Un ministerio, por caridad

Efe

Un día sí y otro también Pablo Iglesias reclama públicamente un Gobierno de coalición, que considera un «imperativo político», del que, claro está, él debería formar parte. Nada que ver con la discreción que preconizaba tras el 28A en las conversaciones con los socialistas. Se le ve demasiado ansioso por tocar poder tras el fracaso de las elecciones generales, convertido en desastre en las autonómicas y municipales. Mientras Podemos se derrumba, él pide su sillón sin hacer la autocrítica seria y profunda que se requeriría, más allá de la palabrería hueca y los ataques a los demás, con su enemigo público número uno, Errejón, a la cabeza. Ni mucho menos se ha planteado dimitir.

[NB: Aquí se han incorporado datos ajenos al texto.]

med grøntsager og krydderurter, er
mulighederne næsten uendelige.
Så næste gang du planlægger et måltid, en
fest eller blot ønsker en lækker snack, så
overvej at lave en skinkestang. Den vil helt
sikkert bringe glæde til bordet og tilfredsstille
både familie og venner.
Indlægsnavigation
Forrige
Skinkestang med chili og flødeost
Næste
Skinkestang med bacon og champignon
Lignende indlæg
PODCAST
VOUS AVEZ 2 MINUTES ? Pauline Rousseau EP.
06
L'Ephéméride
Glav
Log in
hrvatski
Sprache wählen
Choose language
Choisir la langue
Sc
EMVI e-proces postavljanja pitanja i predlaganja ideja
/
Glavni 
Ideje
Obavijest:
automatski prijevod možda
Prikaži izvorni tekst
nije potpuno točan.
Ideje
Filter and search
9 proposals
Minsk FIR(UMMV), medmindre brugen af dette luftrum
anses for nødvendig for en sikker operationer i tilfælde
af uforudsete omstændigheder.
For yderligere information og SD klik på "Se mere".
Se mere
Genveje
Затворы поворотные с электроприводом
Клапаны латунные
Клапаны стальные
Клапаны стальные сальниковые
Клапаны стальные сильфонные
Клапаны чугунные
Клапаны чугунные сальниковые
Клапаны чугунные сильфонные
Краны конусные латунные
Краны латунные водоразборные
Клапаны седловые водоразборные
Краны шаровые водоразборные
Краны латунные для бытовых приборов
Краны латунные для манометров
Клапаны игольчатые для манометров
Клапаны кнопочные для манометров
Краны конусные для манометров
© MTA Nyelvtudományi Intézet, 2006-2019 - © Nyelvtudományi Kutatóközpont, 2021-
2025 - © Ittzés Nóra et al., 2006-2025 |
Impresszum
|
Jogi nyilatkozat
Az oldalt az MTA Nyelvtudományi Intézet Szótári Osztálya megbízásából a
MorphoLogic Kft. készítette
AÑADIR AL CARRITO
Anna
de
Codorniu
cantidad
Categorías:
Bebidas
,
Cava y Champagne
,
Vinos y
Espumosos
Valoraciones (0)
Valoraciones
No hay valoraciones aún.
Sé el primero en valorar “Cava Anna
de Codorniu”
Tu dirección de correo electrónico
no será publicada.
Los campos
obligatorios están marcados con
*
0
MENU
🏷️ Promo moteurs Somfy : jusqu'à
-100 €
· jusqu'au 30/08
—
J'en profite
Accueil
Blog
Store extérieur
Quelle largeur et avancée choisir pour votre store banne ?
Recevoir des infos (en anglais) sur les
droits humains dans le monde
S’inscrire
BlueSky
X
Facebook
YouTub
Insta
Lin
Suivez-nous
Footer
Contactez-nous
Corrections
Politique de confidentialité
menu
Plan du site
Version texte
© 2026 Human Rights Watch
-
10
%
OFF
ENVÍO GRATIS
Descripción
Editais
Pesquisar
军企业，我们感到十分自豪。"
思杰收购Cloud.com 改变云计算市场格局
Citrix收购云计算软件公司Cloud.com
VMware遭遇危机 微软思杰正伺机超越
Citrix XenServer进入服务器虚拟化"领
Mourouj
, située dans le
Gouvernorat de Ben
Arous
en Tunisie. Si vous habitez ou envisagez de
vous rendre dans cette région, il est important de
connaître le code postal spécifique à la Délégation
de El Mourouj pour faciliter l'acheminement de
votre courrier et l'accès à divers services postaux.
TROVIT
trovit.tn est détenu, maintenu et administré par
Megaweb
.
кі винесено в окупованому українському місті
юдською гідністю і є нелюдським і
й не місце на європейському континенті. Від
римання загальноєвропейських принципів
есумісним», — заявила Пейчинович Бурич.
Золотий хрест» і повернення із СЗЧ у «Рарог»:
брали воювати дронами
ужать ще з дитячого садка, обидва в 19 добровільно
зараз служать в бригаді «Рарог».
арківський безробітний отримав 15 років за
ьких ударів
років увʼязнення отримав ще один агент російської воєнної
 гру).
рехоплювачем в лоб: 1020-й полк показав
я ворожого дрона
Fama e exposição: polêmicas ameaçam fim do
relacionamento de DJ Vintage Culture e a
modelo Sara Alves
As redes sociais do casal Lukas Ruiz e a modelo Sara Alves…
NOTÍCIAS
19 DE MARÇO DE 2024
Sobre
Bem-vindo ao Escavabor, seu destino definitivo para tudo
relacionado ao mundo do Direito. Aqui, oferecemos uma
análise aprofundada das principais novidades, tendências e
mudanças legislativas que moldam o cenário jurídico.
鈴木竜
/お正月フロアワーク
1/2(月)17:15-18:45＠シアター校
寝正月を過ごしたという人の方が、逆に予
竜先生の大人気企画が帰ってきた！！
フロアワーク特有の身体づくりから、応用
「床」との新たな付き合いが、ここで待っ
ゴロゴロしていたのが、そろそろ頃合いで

Las luchas internas, su hiperliderazgo, rodeado de una camarilla de fieles que le dicen amén a todo, y sus devaneos con el independentismo han pasado factura a Podemos, cuyo proyecto original está muerto. Y él es el máximo responsable. Ante este escenario, prefiere seguir exigiendo un Gobierno de coalición «que nos permitirá transformar España en un ejemplo democrático para Europa y el mundo». Pero ese ejemplo ya existe y se llama Portugal, donde gobiernan los socialistas en solitario con el apoyo externo del Bloco (una especie de Podemos) y los comunistas, con un excelente balance. Es cierto que los 42 diputados de Podemos son imprescindibles para la investidura de Sánchez (ante la derechización de Rivera), y es lógico que los quiera hacer valer. Pero eso no implica necesariamente entrar en el gabinete. Bastaría con un acuerdo programático. Iglesias ve la entrada en el Gobierno como un salvavidas. Pero su raca-raca está empezando a dar vergüenza ajena. Los humoristas tienen un filón: «Un ministerio, por caridad».